Outside Smolensk, in October 1941, the Germans began building an FHQ in preparation for the attack on Moscow. The site was located in a wooded area where the Red Army previously had a headquarter. Construction was delayed and was completed only in the summer of 1942. But then the German offensive had been directed against the Caucasus and Stalingrad instead of Moscow. The headquarters were handed over to the army group Center (Heeresgruppe Mitte). The complex was called Bärenhöhle and consisted of more than 40 bunkers and barracks. A special siding had even been built for Hitler’s personal train America. Hitler, however, visited Bärenhöhle only once. On March 13, 1943, during a flight between his military field headquarters Wehrwolf and Wolfsschanze, he made a stopover for deliberations and lunch in Bärenhöhle.

The time of the visit was just over a month after the defeat in Stalingrad and Hitler’s popularity had taken a thorn. The officers who for a long time had been conspiring against Hitler saw an opportunity to put their plans into action. The base of the conspirators was in Berlin, but they had people on all fronts, and on the eastern front was Major General Henning von Tresckow. Before Hitler’s visit, three proposals were discussed to eliminate Hitler. The first was to attack Hitler and his escort on the road between the airfield and headquarters. But this attempt was abandoned quite soon because Hitler was escorted by a heavily armed SS force. The gunfight that would have broken out would have had an uncertain outcome. The second proposal was to kill Hitler during the planned lunch. At a given signal, a number of conspirators would rise up, pull their service weapons and cold-bloodedly shot Hitler. But this plan was abandoned because the commander of the army group Center, field marshal Günther von Kluge, found the method of murdering a superior in this way unworthy of an officer. However, Kluge had no objections to the third proposal.

On the same day Hitler was to fly on to Wolfschanze and shortly before departure von Tresckow asked Colonel Heinz Brandt to bring a package to Tresckow’s colleague General Helmuth Stieff. Brandt did not suspect anything and took the package on board with him without hesitation. The package contained two bombs that were placed in two bottles of cognac. They were set to detonate 30 minutes after departure when the plane would be somewhere over Minsk. When the plane took off, a message was sent to the Berlin conspirators that the attack had been carried out. However, the cold in the plane’s cargo compartment where the package was placed meant that the bombs were not triggered and Hitler landed unharmed in Wolfschanze. When Tresckow learned of this, a new message was sent to Berlin and the coup was called off. However, Tresckow had to get back the package of the bottles before they were discovered. Therefore, Tresckow sent his adjutant Fabian von Schlabrendorff as soon as possible to Wolfschanze to recover the package. Luckily, Stieff had not opened the package, but just put it away in a corner. Schlabrendorff was therefore able, with a lie, to recover the package and get rid of the bombs.
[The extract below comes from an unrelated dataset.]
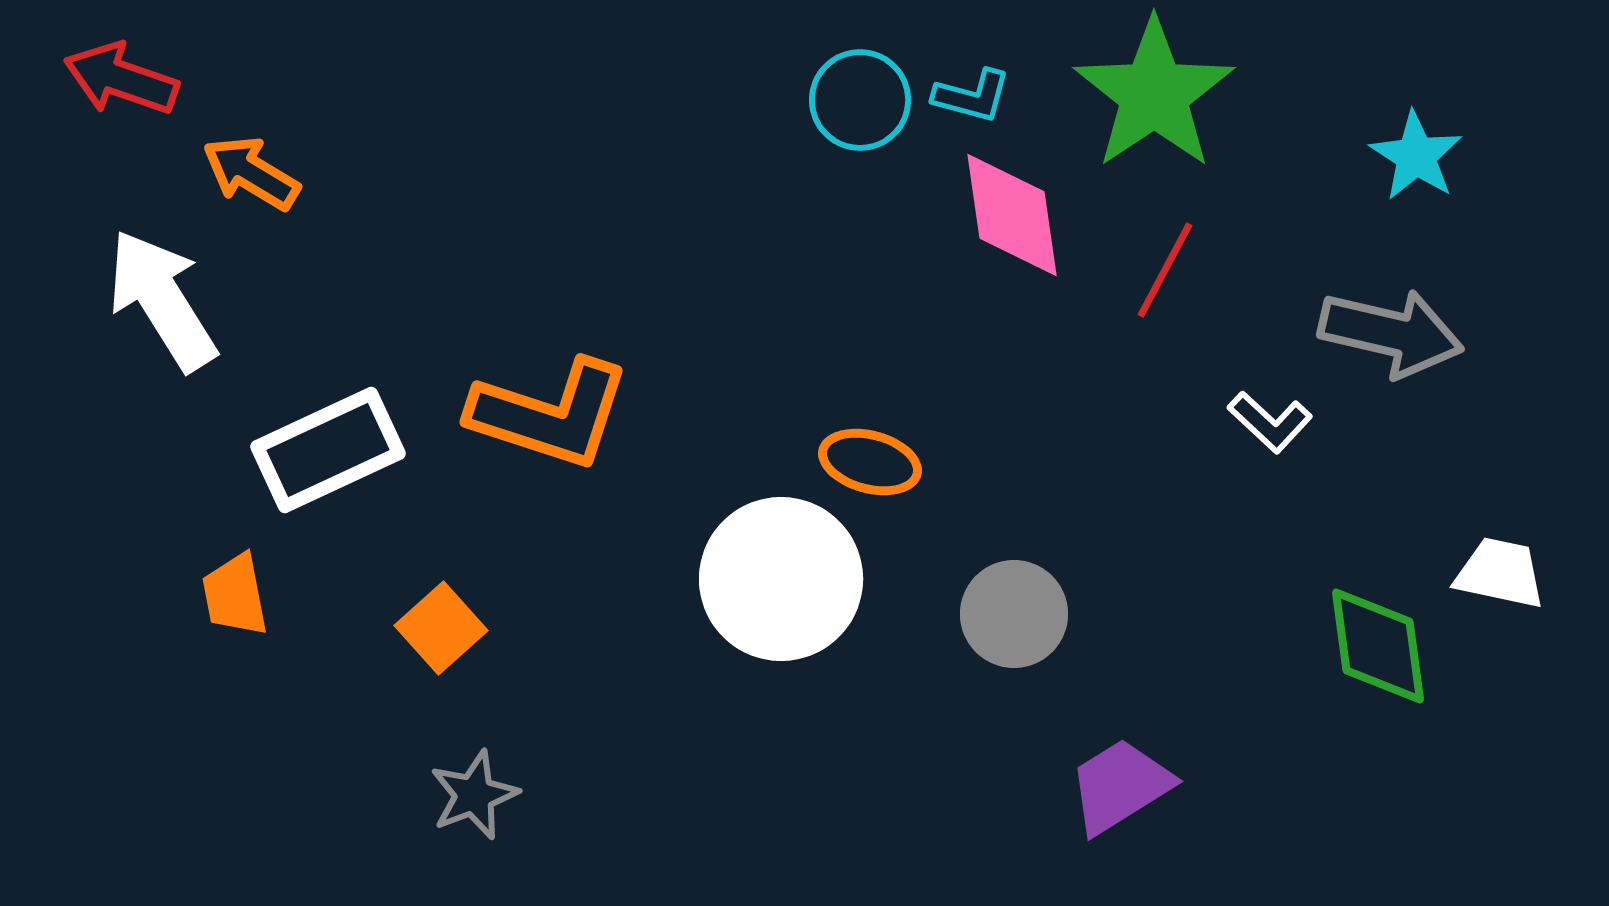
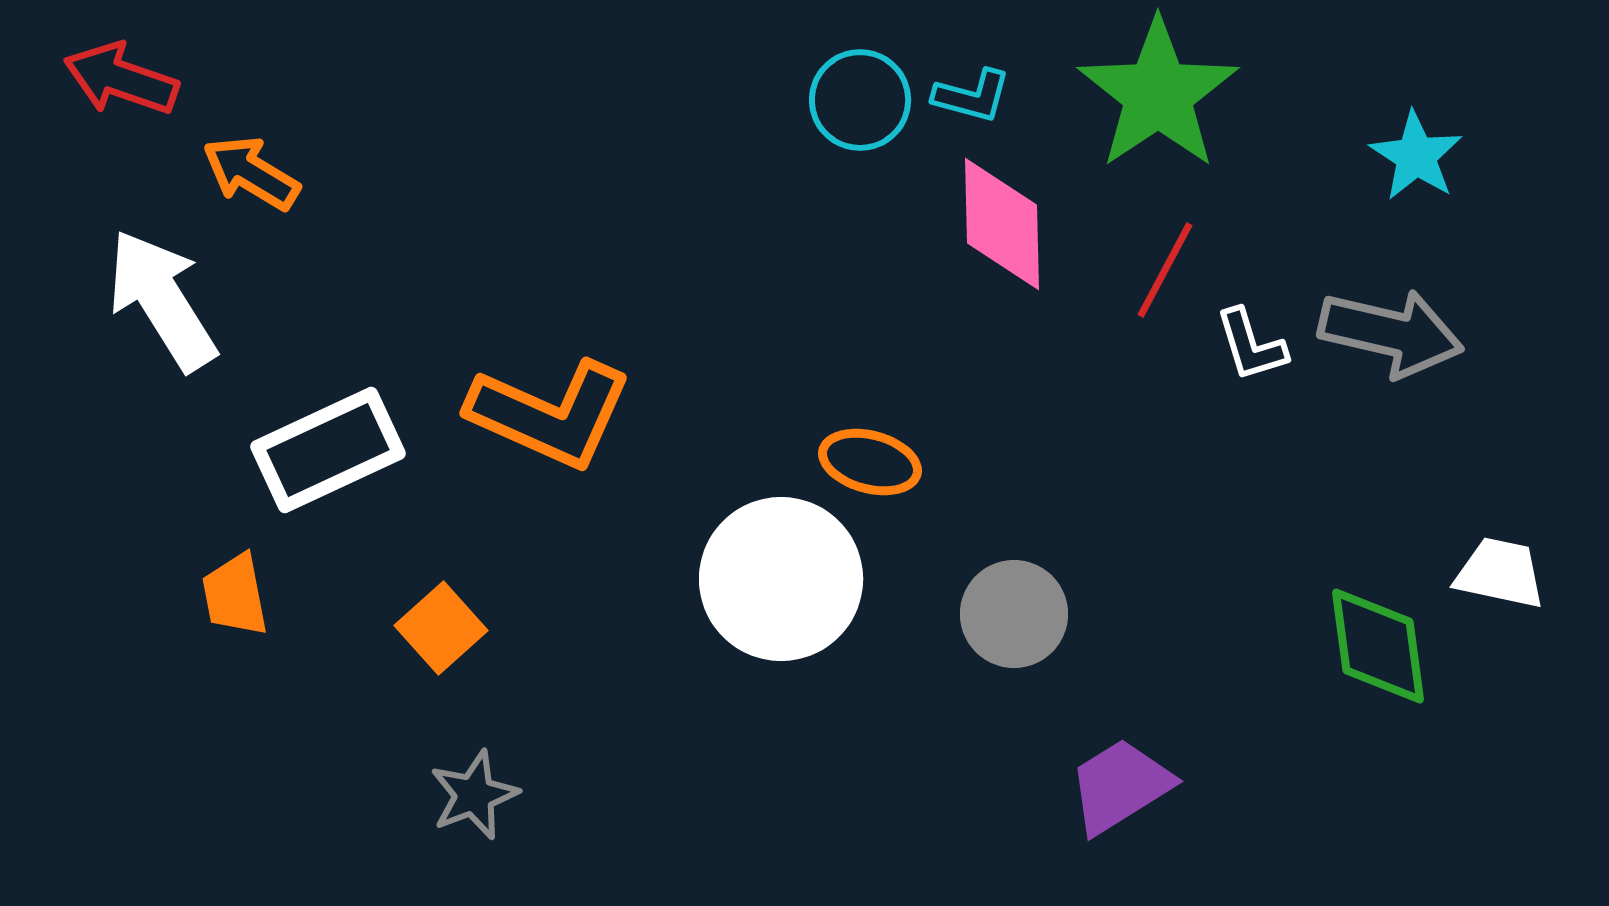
green star: moved 4 px right
pink diamond: moved 10 px left, 9 px down; rotated 7 degrees clockwise
orange L-shape: rotated 6 degrees clockwise
white L-shape: moved 19 px left, 77 px up; rotated 30 degrees clockwise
Tresckow was also heavily involved in the July 20, 1944 attack. When it became clear that the attack also failed, Tresckow understood what to expect and committed suicide the next day.
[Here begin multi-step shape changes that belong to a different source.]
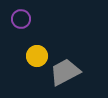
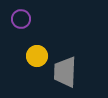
gray trapezoid: rotated 60 degrees counterclockwise
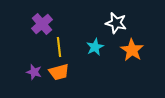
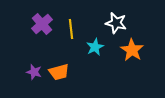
yellow line: moved 12 px right, 18 px up
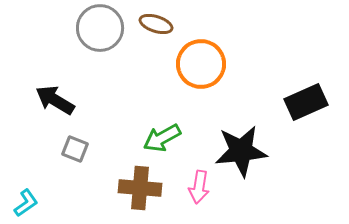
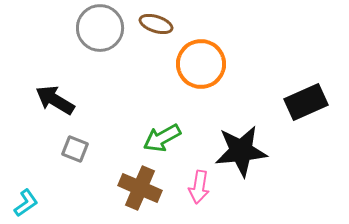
brown cross: rotated 18 degrees clockwise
Current status: Demolished (2019).

Location: 54° 46' 57.60" N 31° 53' 52.20" E

Get there: Car.

My comment:

The easiest way to get to the place is to take a taxi and ask the driver to wait. Bärenhöhle is also located along the way to Katyn and may well be worth a stop on the way.

It is difficult to get any grip on Bärenhöhle, there is a bunker and some debris in the forest next to an existing railway line. This bunker is called by locals for ”Hitler’s bunker”. As it is a shelter bunker it’s unlikely that Hitler never went inside during his visit. It is also possible to distinguish a embankment with a cross-track that probably belonged to the Bärenhöhle. But finding any information about the headquarter’s layout is difficult. In Novi Bateki, about four kilometers west of Bärenhöhle, there is another bunker that possibly also belonged to Bärenhöhle. 

Follow up in books: Seidler, Franz W. & Zeigert, Dieter: Hitler’s secret headquarters (2004).